02-14-2019 03:00 PM
Contributed by @SriramGopal from Agilisium Consulting
The pipeline is designed to fetch records on an incremental basis from document-oriented NoSQL database system (Mongo in this case) and load to cloud storage (Amazon S3) with partitioning logic. This use case is applicable to Cloud Data Lake initiatives.
This pipeline also includes, the Date based Data Partitioning at the Storage layer and Data Validation trail between source and target.
The Control table is designed in such a way that it holds the source load type (RDBMS, FTP, API etc.) and the corresponding object name. Each object load will have the load start/end times and the records/ documents processed for every load. The source record fetch count and target table load count is calculated for every run.
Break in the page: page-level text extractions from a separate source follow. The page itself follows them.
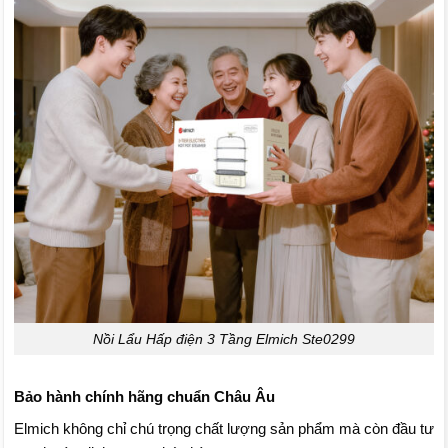
Nồi Lẩu Hấp điện 3 Tầng Elmich Ste0299
Bảo hành chính hãng chuẩn Châu Âu
Elmich không chỉ chú trọng chất lượng sản phẩm mà còn đầu tư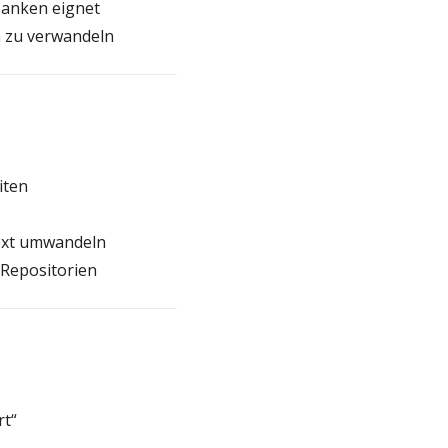
banken eignet
n zu verwandeln
iten
Text umwandeln
Repositorien
rt“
Based on the status (S-success or F-failure) of the load, automated notifications can be triggered to the technical team.
For every load, the data gets partitioned automatically based on the transaction timestamp in the storage layer (S3)
Sources : NoSQL Database, MongoDB Table
Targets : AWS Storage
Snaps used :
IM_NoSQL_S3_Inc_load.slp (29.9 KB)
IM_Nosql_S3_Inc_load_S3writer.slp (4.8 KB)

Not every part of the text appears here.